Broadcasting is the mechanism by which a scalar may be added to a matrix, a vector to a matrix or a scalar to a vector.


Broadcasting a row matrix. T and F respectively stand for True and False and indicate along which dimensions we allow broadcasting.

If the second argument were a vector, its shape would be (2,) and its broadcastable pattern (False,). They would be automatically expanded to the left to match the dimensions of the matrix (adding 1 to the shape and True to the pattern), resulting in (1, 2) and (True, False). It would then behave just like the example above.

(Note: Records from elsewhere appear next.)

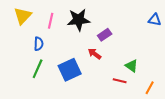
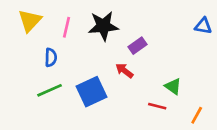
green line: (38, 69) -> (49, 90), turned 42

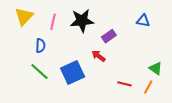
blue triangle: (203, 26) -> (143, 21), moved
green triangle: (173, 86) -> (156, 68), moved
green line: (49, 90) -> (39, 71), turned 66
orange line: (197, 115) -> (148, 87), moved

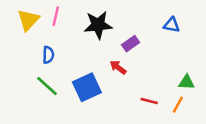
pink line: (53, 22) -> (56, 16), moved
green triangle: (156, 68) -> (187, 82), turned -32

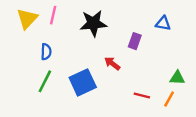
purple rectangle: (131, 44) -> (135, 41), moved, turned -35
green line: (47, 86) -> (45, 81), turned 75

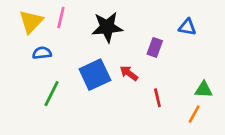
blue semicircle: (46, 52) -> (42, 53), moved, turned -98
blue square: (83, 82) -> (95, 75), moved
red line: (142, 95) -> (157, 98), moved, turned 63

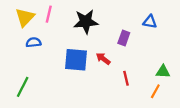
blue square: (95, 75) -> (76, 60), turned 30
green line: (51, 94) -> (23, 87), moved

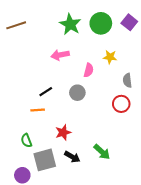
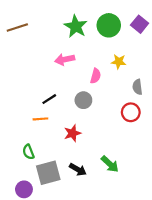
red star: (63, 132) -> (72, 133), moved

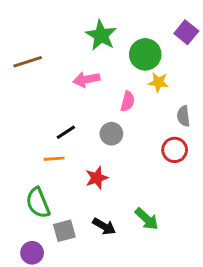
green circle: (109, 25) -> (145, 54), moved
brown line: (17, 28) -> (28, 62), moved
green semicircle: (28, 152) -> (38, 203), size x1.5
gray square: (48, 173) -> (64, 231), size x0.7

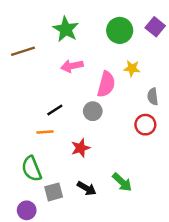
green star: (101, 35) -> (66, 29), moved
green circle: (145, 54) -> (120, 30), moved
pink semicircle: (128, 101) -> (106, 84), size x1.5

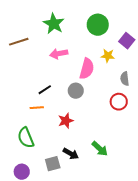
purple square: (155, 27) -> (127, 41), moved
gray square: (54, 192) -> (53, 164), moved

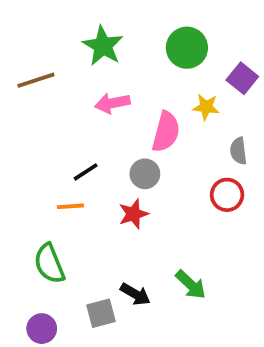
red star: (66, 121) -> (133, 214), moved

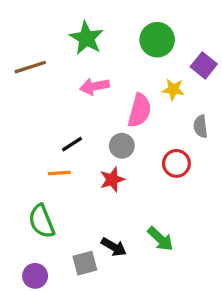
red circle: (227, 195) -> (176, 163), moved

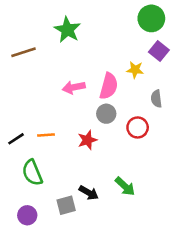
green circle: (157, 40) -> (151, 18), moved
pink arrow: (95, 86) -> (74, 87), moved
black line: (72, 144) -> (16, 139), moved
gray circle: (122, 146) -> (106, 114), moved

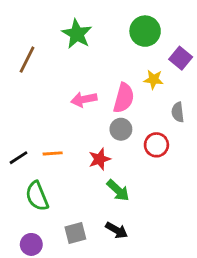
green circle: (151, 18) -> (145, 31), moved
brown line: (23, 52) -> (27, 60), turned -45
green arrow: (125, 186) -> (118, 190), moved
black arrow: (89, 193) -> (117, 230), moved

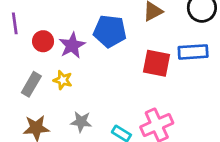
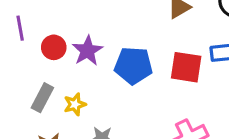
blue pentagon: (110, 31) -> (133, 66), moved
yellow star: (63, 80) -> (75, 104), moved, turned -30

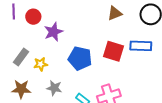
red circle: (54, 47) -> (33, 17), moved
blue pentagon: (133, 66) -> (80, 58), moved

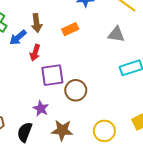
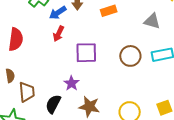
red arrow: (35, 53) -> (58, 34), moved
brown circle: (76, 90) -> (130, 56), moved

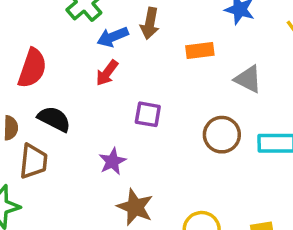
gray triangle: (152, 21) -> (248, 79), moved
purple square: (86, 53) -> (148, 114), size x0.7
black semicircle: (53, 104) -> (54, 119), moved, turned 78

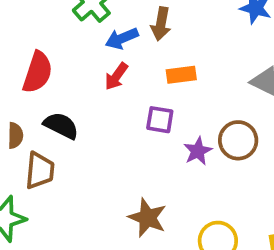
orange rectangle: (200, 51) -> (181, 75), moved
purple star: (112, 161) -> (198, 151), moved

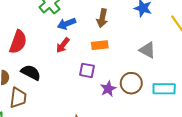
brown arrow: (161, 24) -> (102, 18), moved

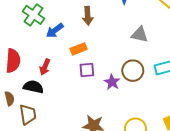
red arrow: (63, 45) -> (45, 67), moved
orange rectangle: (100, 45) -> (79, 49), moved

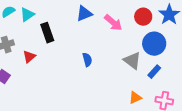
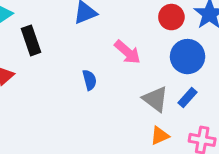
pink arrow: (113, 23) -> (128, 52), moved
gray triangle: (132, 61) -> (155, 99), moved

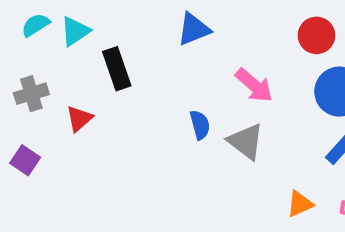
gray triangle: (155, 99) -> (246, 142), moved

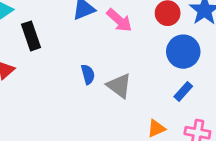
pink arrow: (254, 85) -> (119, 20), moved

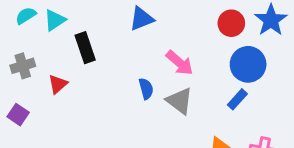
pink arrow: (119, 20) -> (180, 63), moved
blue rectangle: (183, 91) -> (237, 99), moved

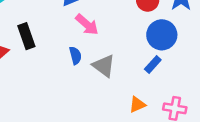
black rectangle: (85, 48) -> (26, 36), moved
pink arrow: (180, 63) -> (87, 25), moved

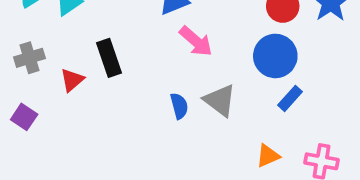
blue circle: (162, 35) -> (275, 56), moved
blue semicircle: (75, 55) -> (179, 106), moved

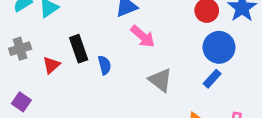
blue circle: (275, 56) -> (219, 47), moved
blue semicircle: (179, 106) -> (105, 65), moved
purple square: (24, 117) -> (21, 102), moved

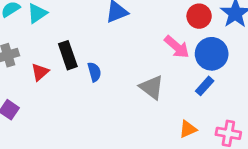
pink arrow: (143, 36) -> (177, 47), moved

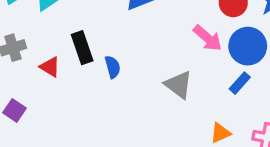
red triangle: (40, 72) -> (50, 67), turned -48

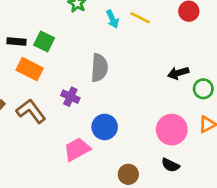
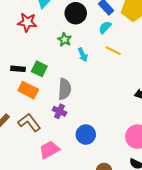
cyan arrow: (113, 19) -> (83, 55), moved
gray semicircle: (99, 68) -> (65, 89), moved
pink trapezoid: (77, 149) -> (49, 150), moved

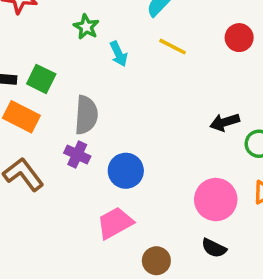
blue circle: (86, 135) -> (126, 171), moved
pink trapezoid: (49, 150) -> (115, 223), moved

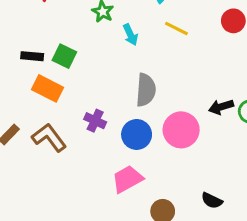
gray semicircle: (86, 115) -> (146, 90), moved
black arrow: (225, 122) -> (221, 107), moved
pink circle: (216, 200) -> (181, 130), moved

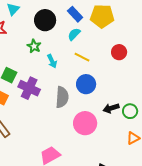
purple cross: (95, 121) -> (29, 88), moved, size x1.5
blue circle: (137, 134) -> (86, 84), moved

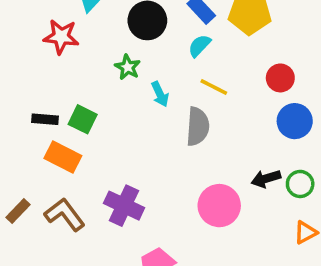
blue circle: (86, 84) -> (295, 121), moved
purple cross: (29, 88) -> (124, 206), moved
gray semicircle: (62, 97) -> (198, 126), moved

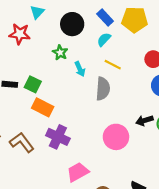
orange rectangle: (63, 157) -> (43, 107), moved

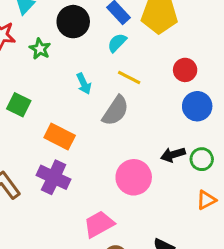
green star: (60, 53) -> (40, 49), moved
gray semicircle: (103, 89) -> (116, 111), turned 30
orange rectangle: (43, 107) -> (60, 136), moved
pink trapezoid: (78, 172) -> (99, 224), moved

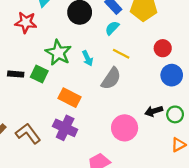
green star: (40, 49) -> (58, 53), moved, size x1.6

Unlike numpy which does broadcasting dynamically, Aesara needs to know, for any operation which supports broadcasting, which dimensions will need to be broadcasted. When applicable, this information is given in the Type of a Variable.

The following code illustrates how rows and columns are broadcasted in order to perform an addition operation with a matrix:

>>> r = at.row()
>>> r.broadcastable
(True, False)
>>> mtr = at.matrix()
>>> mtr.broadcastable
(False, False)
>>> f_row = aesara.function([r, mtr], [r + mtr])
>>> R = np.arange(3).reshape(1, 3)
>>> R
array([[0, 1, 2]])
>>> M = np.arange(9).reshape(3, 3)
>>> M
array([[0, 1, 2],
       [3, 4, 5],
       [6, 7, 8]])
>>> f_row(R, M)
[array([[  0.,   2.,   4.],
       [  3.,   5.,   7.],
       [  6.,   8.,  10.]])]
>>> c = at.col()
>>> c.broadcastable
(False, True)
>>> f_col = aesara.function([c, mtr], [c + mtr])
>>> C = np.arange(3).reshape(3, 1)
>>> C
>>> M = np.arange(9).reshape(3, 3)
>>> f_col(C, M)
[array([[  0.,   1.,   2.],
       [  4.,   5.,   6.],
       [  8.,   9.,  10.]])]

In these examples, we can see that both the row vector and the column vector are broadcasted in order to be be added to the matrix.

See the Numpy documentation for an in-depth explanation of the broadcasting mechanism.